Problem — Gather all lines in the entries below that include the word "rekattır".

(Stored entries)
════════════════

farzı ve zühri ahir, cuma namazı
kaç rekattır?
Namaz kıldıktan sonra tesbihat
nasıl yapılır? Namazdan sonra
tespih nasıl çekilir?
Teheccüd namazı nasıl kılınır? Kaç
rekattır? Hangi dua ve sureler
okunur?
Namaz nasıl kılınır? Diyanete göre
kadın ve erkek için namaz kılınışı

════════════════

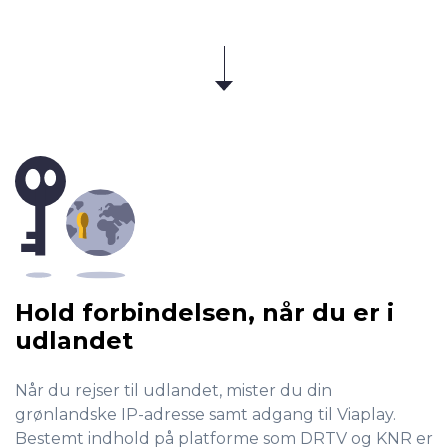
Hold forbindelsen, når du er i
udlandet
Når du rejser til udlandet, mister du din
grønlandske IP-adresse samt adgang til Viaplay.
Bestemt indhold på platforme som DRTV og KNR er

════════════════

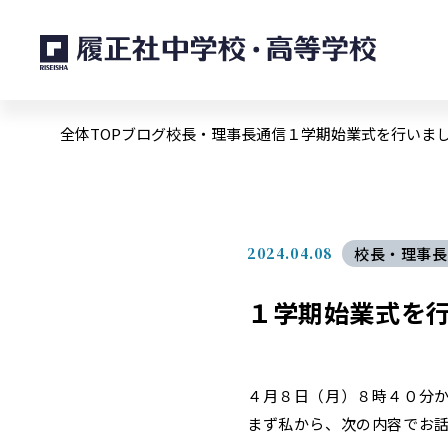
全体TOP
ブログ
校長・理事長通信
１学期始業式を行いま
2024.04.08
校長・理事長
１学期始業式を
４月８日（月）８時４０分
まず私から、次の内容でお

════════════════

Solution to this problem —
kaç rekattır?
rekattır? Hangi dua ve sureler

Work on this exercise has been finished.